Tom Heffelfinger of Best & Flanagan was the U.S. attorney for the state of Minnesota at the time, and, in conducting the criminal investigation, found himself initially at odds with O’Meara. “We were both focused on the recovery of the school and the community,” he says, “but I was running an investigation on what had happened and he wanted information from me that I didn’t want to give him.”
O’Meara says that he and Heffelfinger were able to develop a collaborative process. “Tom and I, working two different sides of this horrific event, decided early on that it made sense for us to work together. We developed a close working relationship during the investigation and we’ve become very good friends.” he says. “There’s an example that stands out to me about how lawyers ought to be approaching a case. It’s easy to drop a lawsuit. It’s difficult to have a cup of coffee with the other side and try to bring about a resolution that’s satisfactory to everyone.”
According to the Star Tribune, $2.5 million was eventually paid out to the families of the victims over two settlements.
Since the Red Lake litigation, O’Meara and Heffelfinger have teamed up to speak about school safety nationwide. “We’ve talked about integrating dialogue with law enforcement,” he says. “It’s been a significant development in this state and nationally to have someone that handled the school investigation and the sitting U.S. attorney, who handled the criminal side of it, come together as we did and work with various national groups”—such as the Secret Service and the state and national departments of education—“to engage this issue.”
When he’s not in the office, O’Meara can be found volunteer coaching for his three sons’ sports teams. “It’s not always easy to balance work and family,” he says, “but it’s important to be involved in your kids’ lives.”
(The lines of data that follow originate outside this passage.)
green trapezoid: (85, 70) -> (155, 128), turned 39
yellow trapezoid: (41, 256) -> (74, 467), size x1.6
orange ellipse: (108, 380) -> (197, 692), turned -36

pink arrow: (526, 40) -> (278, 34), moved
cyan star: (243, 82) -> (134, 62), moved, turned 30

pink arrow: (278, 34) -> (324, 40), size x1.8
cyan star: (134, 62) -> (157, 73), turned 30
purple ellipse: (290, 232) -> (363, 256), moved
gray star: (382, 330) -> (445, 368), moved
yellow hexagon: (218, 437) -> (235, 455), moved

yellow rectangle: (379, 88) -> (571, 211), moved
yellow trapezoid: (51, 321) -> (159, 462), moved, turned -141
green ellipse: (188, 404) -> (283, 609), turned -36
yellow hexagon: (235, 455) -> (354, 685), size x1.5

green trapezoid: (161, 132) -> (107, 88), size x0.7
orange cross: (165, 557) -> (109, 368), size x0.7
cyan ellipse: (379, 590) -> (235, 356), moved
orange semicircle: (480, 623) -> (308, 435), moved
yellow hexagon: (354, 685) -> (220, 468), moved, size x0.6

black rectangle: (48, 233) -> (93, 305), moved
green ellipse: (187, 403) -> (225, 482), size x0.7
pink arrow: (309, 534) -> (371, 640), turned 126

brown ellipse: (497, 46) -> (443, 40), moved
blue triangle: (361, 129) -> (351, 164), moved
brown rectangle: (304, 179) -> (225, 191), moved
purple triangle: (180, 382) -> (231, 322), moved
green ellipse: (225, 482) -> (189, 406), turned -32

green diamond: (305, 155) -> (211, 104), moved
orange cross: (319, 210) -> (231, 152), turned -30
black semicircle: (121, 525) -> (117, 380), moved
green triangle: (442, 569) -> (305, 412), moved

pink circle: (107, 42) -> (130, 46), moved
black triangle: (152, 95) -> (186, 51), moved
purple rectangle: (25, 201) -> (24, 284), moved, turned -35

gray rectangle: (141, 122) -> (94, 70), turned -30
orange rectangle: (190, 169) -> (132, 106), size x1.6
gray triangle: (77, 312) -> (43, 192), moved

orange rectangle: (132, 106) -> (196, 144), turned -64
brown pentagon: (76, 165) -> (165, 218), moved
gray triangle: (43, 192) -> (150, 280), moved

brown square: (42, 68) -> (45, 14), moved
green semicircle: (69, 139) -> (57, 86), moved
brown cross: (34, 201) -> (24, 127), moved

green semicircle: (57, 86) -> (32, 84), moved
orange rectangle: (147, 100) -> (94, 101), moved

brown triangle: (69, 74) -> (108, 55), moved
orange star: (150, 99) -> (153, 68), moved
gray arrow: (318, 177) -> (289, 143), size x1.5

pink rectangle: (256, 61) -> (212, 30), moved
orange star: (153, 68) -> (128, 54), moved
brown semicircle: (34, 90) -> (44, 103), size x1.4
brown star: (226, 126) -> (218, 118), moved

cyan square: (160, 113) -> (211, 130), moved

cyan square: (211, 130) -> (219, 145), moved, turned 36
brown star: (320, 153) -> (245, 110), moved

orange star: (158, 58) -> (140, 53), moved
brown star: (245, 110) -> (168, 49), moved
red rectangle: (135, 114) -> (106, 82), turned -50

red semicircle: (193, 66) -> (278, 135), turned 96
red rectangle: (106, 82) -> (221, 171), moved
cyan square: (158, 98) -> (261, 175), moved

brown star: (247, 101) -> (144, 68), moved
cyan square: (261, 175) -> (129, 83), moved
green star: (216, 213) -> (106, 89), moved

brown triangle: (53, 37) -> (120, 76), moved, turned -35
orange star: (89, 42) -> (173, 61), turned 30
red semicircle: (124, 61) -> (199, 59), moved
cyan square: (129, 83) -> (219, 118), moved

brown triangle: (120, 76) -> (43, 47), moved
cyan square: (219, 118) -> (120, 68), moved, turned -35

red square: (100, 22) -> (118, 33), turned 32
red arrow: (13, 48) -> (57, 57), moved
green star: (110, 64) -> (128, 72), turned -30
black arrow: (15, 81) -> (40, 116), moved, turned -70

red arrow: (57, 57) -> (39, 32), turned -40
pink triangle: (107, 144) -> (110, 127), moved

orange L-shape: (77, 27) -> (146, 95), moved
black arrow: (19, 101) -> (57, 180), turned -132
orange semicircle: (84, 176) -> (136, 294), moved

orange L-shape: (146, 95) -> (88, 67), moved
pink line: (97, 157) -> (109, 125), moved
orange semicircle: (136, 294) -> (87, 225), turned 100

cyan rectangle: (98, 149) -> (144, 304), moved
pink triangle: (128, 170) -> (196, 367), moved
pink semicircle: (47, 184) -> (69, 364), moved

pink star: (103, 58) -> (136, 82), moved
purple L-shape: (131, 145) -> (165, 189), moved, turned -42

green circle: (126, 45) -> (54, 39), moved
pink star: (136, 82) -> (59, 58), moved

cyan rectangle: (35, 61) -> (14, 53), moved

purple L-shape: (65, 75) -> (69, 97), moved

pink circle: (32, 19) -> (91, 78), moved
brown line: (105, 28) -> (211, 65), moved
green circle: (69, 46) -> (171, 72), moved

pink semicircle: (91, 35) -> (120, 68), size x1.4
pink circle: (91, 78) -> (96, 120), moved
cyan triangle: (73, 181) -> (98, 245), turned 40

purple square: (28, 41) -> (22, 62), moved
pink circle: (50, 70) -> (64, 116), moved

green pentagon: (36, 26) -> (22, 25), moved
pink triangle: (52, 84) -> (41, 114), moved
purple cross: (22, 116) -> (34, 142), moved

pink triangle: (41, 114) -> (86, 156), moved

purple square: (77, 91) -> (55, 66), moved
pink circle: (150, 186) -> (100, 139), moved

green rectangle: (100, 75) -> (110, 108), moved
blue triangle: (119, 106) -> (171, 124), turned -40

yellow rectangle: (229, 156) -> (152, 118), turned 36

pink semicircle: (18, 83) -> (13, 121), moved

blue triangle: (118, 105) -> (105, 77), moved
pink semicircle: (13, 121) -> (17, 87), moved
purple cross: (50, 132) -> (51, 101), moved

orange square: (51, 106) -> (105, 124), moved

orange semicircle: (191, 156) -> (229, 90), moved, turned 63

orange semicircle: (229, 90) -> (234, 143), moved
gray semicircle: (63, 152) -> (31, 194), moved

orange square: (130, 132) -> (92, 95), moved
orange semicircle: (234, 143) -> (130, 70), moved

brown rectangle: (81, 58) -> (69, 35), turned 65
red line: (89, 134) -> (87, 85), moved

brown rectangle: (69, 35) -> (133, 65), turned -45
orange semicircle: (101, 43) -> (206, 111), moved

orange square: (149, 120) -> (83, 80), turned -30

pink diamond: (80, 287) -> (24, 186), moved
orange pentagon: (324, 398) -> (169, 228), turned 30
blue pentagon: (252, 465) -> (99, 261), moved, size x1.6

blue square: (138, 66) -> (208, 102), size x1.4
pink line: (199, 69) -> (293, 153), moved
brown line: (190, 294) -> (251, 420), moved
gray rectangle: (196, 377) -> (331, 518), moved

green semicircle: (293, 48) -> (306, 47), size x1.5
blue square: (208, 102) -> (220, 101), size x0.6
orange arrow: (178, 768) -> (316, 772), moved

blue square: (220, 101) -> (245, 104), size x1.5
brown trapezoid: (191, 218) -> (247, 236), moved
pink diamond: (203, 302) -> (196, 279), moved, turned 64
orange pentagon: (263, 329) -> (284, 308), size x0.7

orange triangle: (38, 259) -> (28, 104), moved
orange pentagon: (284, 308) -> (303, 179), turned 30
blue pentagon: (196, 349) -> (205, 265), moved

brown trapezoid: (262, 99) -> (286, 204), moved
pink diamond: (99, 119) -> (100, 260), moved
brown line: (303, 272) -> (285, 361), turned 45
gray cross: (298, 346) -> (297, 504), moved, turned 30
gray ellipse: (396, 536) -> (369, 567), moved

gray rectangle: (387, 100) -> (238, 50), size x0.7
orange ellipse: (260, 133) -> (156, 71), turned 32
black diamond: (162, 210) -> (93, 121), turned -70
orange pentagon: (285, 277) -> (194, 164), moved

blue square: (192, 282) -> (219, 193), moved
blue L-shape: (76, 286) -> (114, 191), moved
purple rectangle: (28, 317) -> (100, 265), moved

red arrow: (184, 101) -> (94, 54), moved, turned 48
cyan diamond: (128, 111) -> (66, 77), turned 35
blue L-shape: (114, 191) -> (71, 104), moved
O’Meara has set an example not just for his children, but also for his colleagues, including Heffelfinger. “I’m currently representing a young man who has Asperger’s syndrome who is under criminal charges in federal court. In large part, I agreed to take that case on because Shamus convinced me it was the right thing to do,” Heffelfinger says. “He’s very passionate about [working on behalf of those with developmental disabilities], and in my experience, it’s an issue that’s worthy of his passion.”
“Lawyers, more than any other professional group, are in a great position to affect change,” O’Meara says. “You know the old adage that you need to be dispassionate as a lawyer? That’s absolutely wrong. You need to have passion. You just need to use it in the right way.”